While Medifast appears richly valued with a
P/E of 42.11 and a Price/Sales ratio of 1.91, its
high P/E is easily justified once you look at its growth rate. According
to the latest earnings release the company grew revenues by 51% year-over-year and also raised its full
year guidance. Companies often achieve such high growth by sacrificing profits. However Medifast continues
to remain profitable over 24 consecutive quarters. Medifast is a small company with a market cap of just
$68.23 million and is still not on Wall Street's radar. Hence institutional ownership of this stock is just
3%. The million-dollar question regarding Medifast is whether it can grow fast enough to ever show up on
Wall Street's radar. If they can continue to maintain the excellent growth experienced over the last two
quarters, there is a good chance it will. To handle future growth, Medifast has already started implementing
an enterprise management solution.
Competitors:
Medifast's direct competitors are Slimfast (a division of Sara Lee),
Jenny Craig and Weight Watcher's International (WTW).
The Good:
- Attractive quarterly revenue growth of 51% year-over-year.
- A proven weight loss product that is backed by research at highly reputed institutions.
- Small company that has not yet been noticed by Wall Street.
The Bad:
- Medifast is a micro-cap stock and is thinly traded.

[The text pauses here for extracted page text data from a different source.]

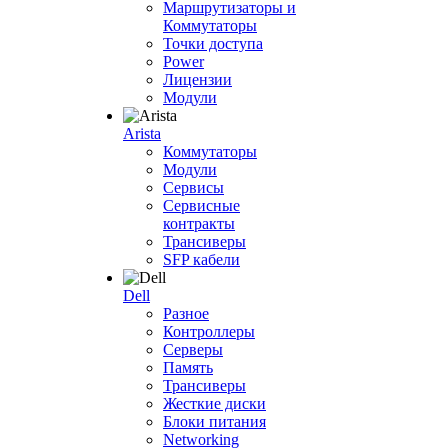
Маршрутизаторы и
Коммутаторы
Точки доступа
Power
Лицензии
Модули
Arista
Коммутаторы
Модули
Сервисы
Сервисные
контракты
Трансиверы
SFP кабели
Dell
Разное
Контроллеры
Серверы
Память
Трансиверы
Жесткие диски
Блоки питания
Networking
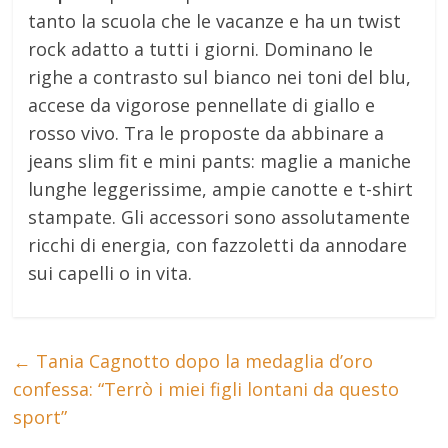
tanto la scuola che le vacanze e ha un twist
rock adatto a tutti i giorni. Dominano le
righe a contrasto sul bianco nei toni del blu,
accese da vigorose pennellate di giallo e
rosso vivo. Tra le proposte da abbinare a
jeans slim fit e mini pants: maglie a maniche
lunghe leggerissime, ampie canotte e t-shirt
stampate. Gli accessori sono assolutamente
ricchi di energia, con fazzoletti da annodare
sui capelli o in vita.
←
Tania Cagnotto dopo la medaglia d’oro
confessa: “Terrò i miei figli lontani da questo
sport”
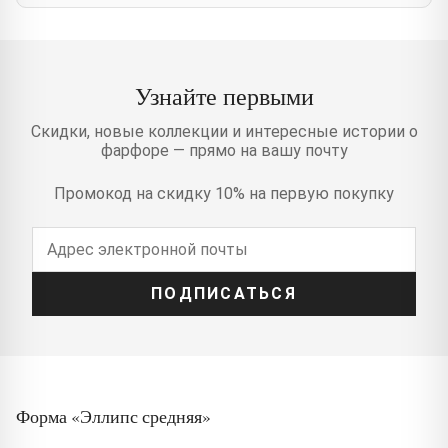
Узнайте первыми
Скидки, новые коллекции и интересные истории о
фарфоре — прямо на вашу почту
Промокод на скидку 10% на первую покупку
ПОДПИСАТЬСЯ
Форма «Эллипс средняя»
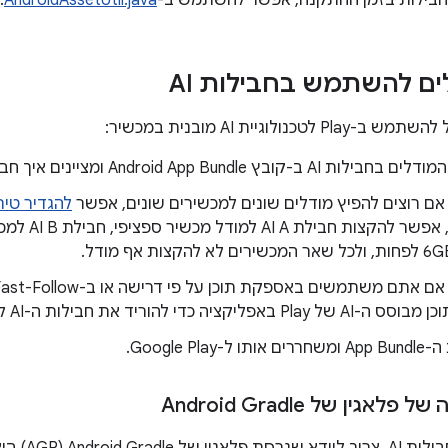
חבילות בזמן ההתקנה, אפשר להשתמש ב-
AndroidAssetUtil.java
.
ים להשתמש בחבילות AI
נולוגיית AI מובנית במכשיר:
 Android App Bundle ומציינים איך חבילות ה-AI צריכות להישלח.
] אם רוצים להפיץ מודלים שונים למכשירים שונים, אפשר
להגדיר טיר
ליקציה כדי להוריד את חבילות ה-AI לפי הצורך.
Google Play.
גין של Android Gradle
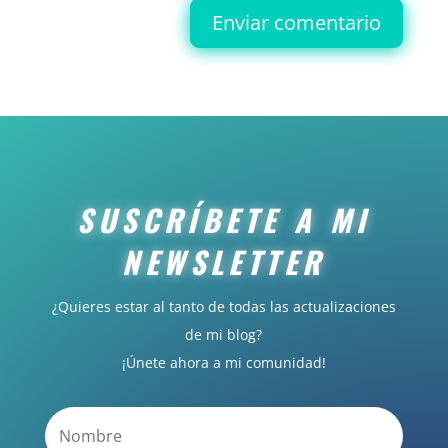
Enviar comentario
SUSCRÍBETE A MI
NEWSLETTER
¿Quieres estar al tanto de todas las actualizaciones
de mi blog?
¡Únete ahora a mi comunidad!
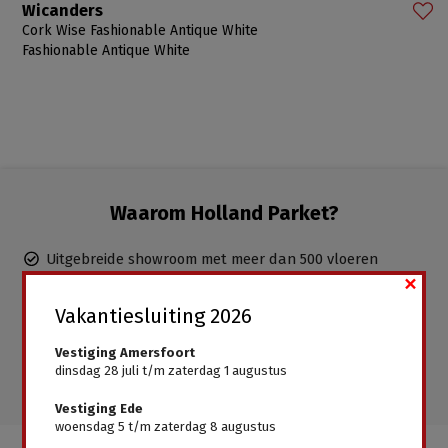
Wicanders
Cork Wise Fashionable Antique White
Fashionable Antique White
Waarom Holland Parket?
Uitgebreide showroom met meer dan 500 vloeren
×
Duidelijk en eerlijk advies, uitstekende service
Ervaren parketteurs in dienst, inclusief leggen mogelijk
Vakantiesluiting 2026
Gratis advies aan huis
Vestiging Amersfoort
Alle vloeren direct leverbaar, geen wachttijden
dinsdag 28 juli t/m zaterdag 1 augustus
Vestiging Ede
woensdag 5 t/m zaterdag 8 augustus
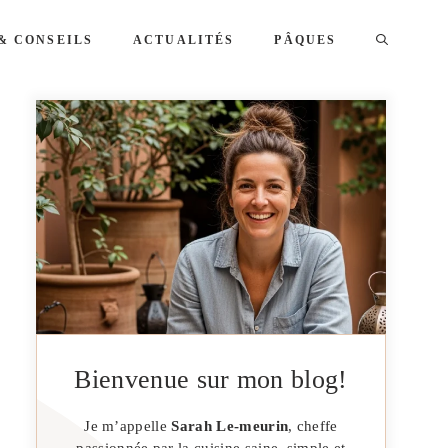
& CONSEILS
ACTUALITÉS
PÂQUES
Bienvenue sur mon blog!
Je m’appelle
Sarah Le-meurin
, cheffe
passionnée par la cuisine saine, simple et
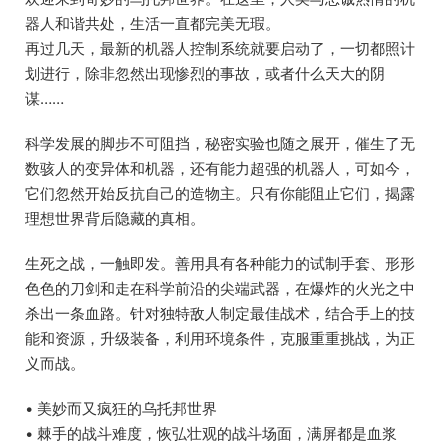
器人和谐共处，生活一直都完美无瑕。
再过几天，最新的机器人控制系统就要启动了，一切都照计
划进行，除非忽然出现惨烈的事故，或者什么天大的阴
谋……
科学发展的脚步不可阻挡，秘密实验也随之展开，催生了无
数骇人的变异体和机器，还有能力超强的机器人，可如今，
它们忽然开始反抗自己的造物主。只有你能阻止它们，揭露
理想世界背后隐藏的真相。
生死之战，一触即发。善用具有各种能力的试制手套、形形
色色的刀剑和走在科学前沿的尖端武器，在爆炸的火光之中
杀出一条血路。针对独特敌人制定最佳战术，结合手上的技
能和资源，升级装备，利用环境条件，克服重重挑战，为正
义而战。
• 美妙而又疯狂的乌托邦世界
• 棘手的战斗难度，恢弘壮观的战斗场面，满屏都是血浆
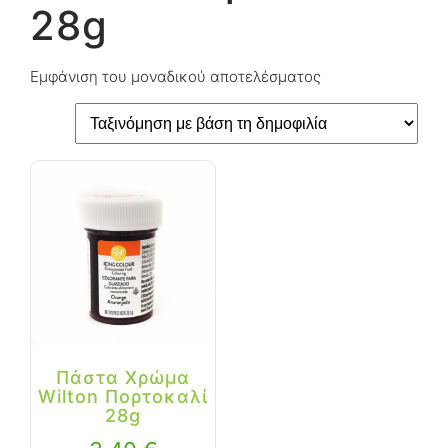
28g
Εμφάνιση του μοναδικού αποτελέσματος
Πάστα Χρώμα
Wilton Πορτοκαλί
28g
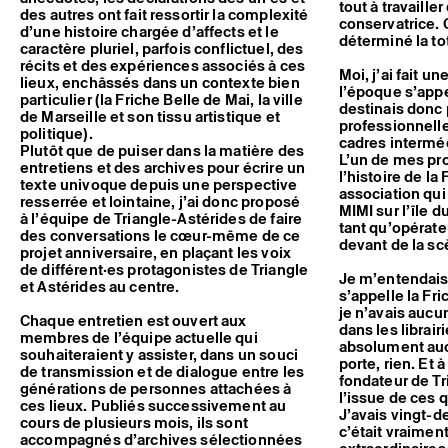
tout à travailler
des autres ont fait ressortir la complexité
conservatrice. 
d’une histoire chargée d’affects et le
déterminé la to
caractère pluriel, parfois conflictuel, des
récits et des expériences associés à ces
Moi, j’ai fait 
lieux, enchâssés dans un contexte bien
l’époque s’appe
particulier (la Friche Belle de Mai, la ville
destinais donc 
de Marseille et son tissu artistique et
professionnelle
politique).
cadres intermédi
Plutôt que de puiser dans la matière des
L’un de mes pr
entretiens et des archives pour écrire un
l’histoire de la
texte univoque depuis une perspective
association qui 
resserrée et lointaine, j’ai donc proposé
MIMI sur l’île d
à l’équipe de Triangle-Astérides de faire
tant qu’opérateu
des conversations le cœur-même de ce
devant de la sc
projet anniversaire, en plaçant les voix
de différent·es protagonistes de Triangle
Je m’entendais t
et Astérides au centre.
s’appelle la Fri
je n’avais aucu
Chaque entretien est ouvert aux
dans les librair
membres de l’équipe actuelle qui
absolument aucu
souhaiteraient y assister, dans un souci
porte, rien. Et 
de transmission et de dialogue entre les
fondateur de Tr
générations de personnes attachées à
l’issue de ces q
ces lieux. Publiés successivement au
J’avais vingt-d
cours de plusieurs mois, ils sont
c’était vraimen
accompagnés d’archives sélectionnées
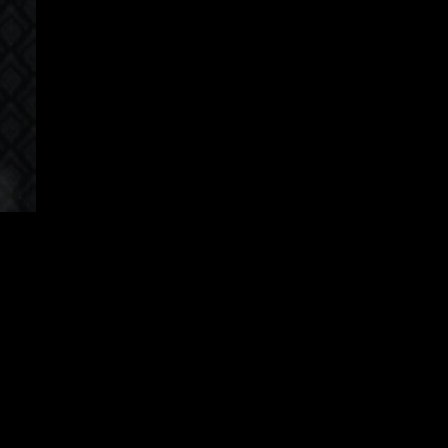
orean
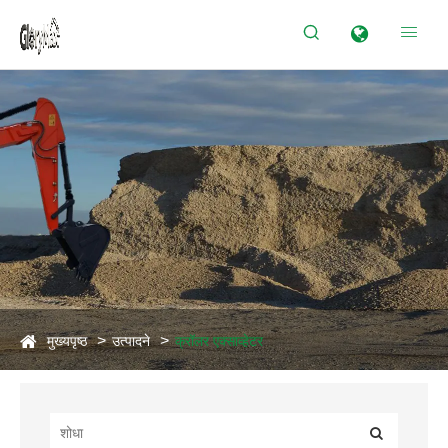


मुख्यपृष्ठ
उत्पादने
क्रॉलर एक्साव्हेटर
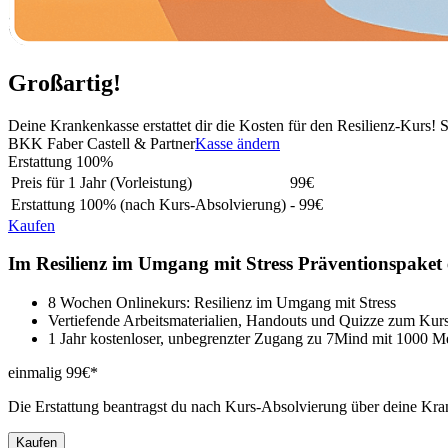
Großartig!
Deine Krankenkasse erstattet dir die Kosten für den Resilienz-Kurs
BKK Faber Castell & Partner
Kasse ändern
Erstattung
100%
Preis für 1 Jahr (Vorleistung)
99
€
Erstattung
100%
(nach Kurs-Absolvierung)
- 99€
Kaufen
Im Resilienz im Umgang mit Stress Präventionspaket 
8 Wochen Onlinekurs: Resilienz im Umgang mit Stress
Vertiefende Arbeitsmaterialien, Handouts und Quizze zum Kur
1 Jahr kostenloser, unbegrenzter Zugang zu 7Mind mit 1000 M
einmalig 99€*
Die Erstattung beantragst du nach Kurs-Absolvierung über deine Kra
Kaufen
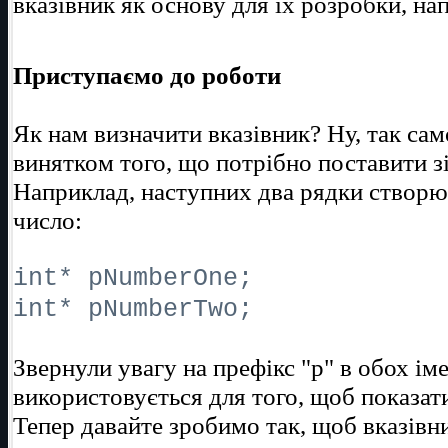
вказівник як основу для їх розробки, нап
Приступаємо до роботи
Як нам визначити вказівник? Ну, так само 
винятком того, що потрібно поставити зі
Наприклад, наступних два рядки створюю
число:
int* pNumberOne;
int* pNumberTwo;
Звернули увагу на префікс "p" в обох і
використовується для того, щоб показати
Тепер давайте зробимо так, щоб вказівн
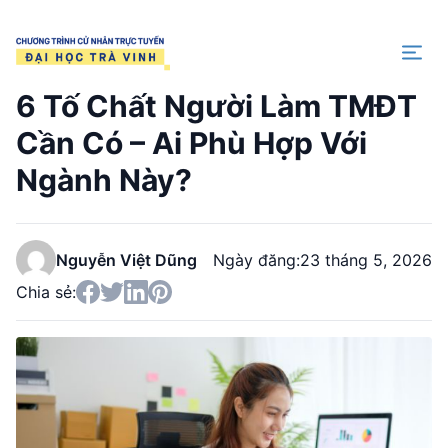
Trang chủ
6 Tố Chất Người Làm TMĐT
Cần Có – Ai Phù Hợp Với
Ngành Này?
Nguyễn Việt Dũng
Ngày đăng:
23 tháng 5, 2026
Chia sẻ:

Hence it can be susceptible to large price swings.
- Trouble converting high revenue growth into profits.
The Numbers:
| P/S |
1.91 |
Cash |
$4.3 Million |
| P/E |
22.04 |
Long Term Debt |
$4.3 Million |
Every month we will add the two stocks that are highlighted into
a model portfolio started with a cash position of $100,000 on August
2, 2005. To keep calculations simple, trading costs are not included.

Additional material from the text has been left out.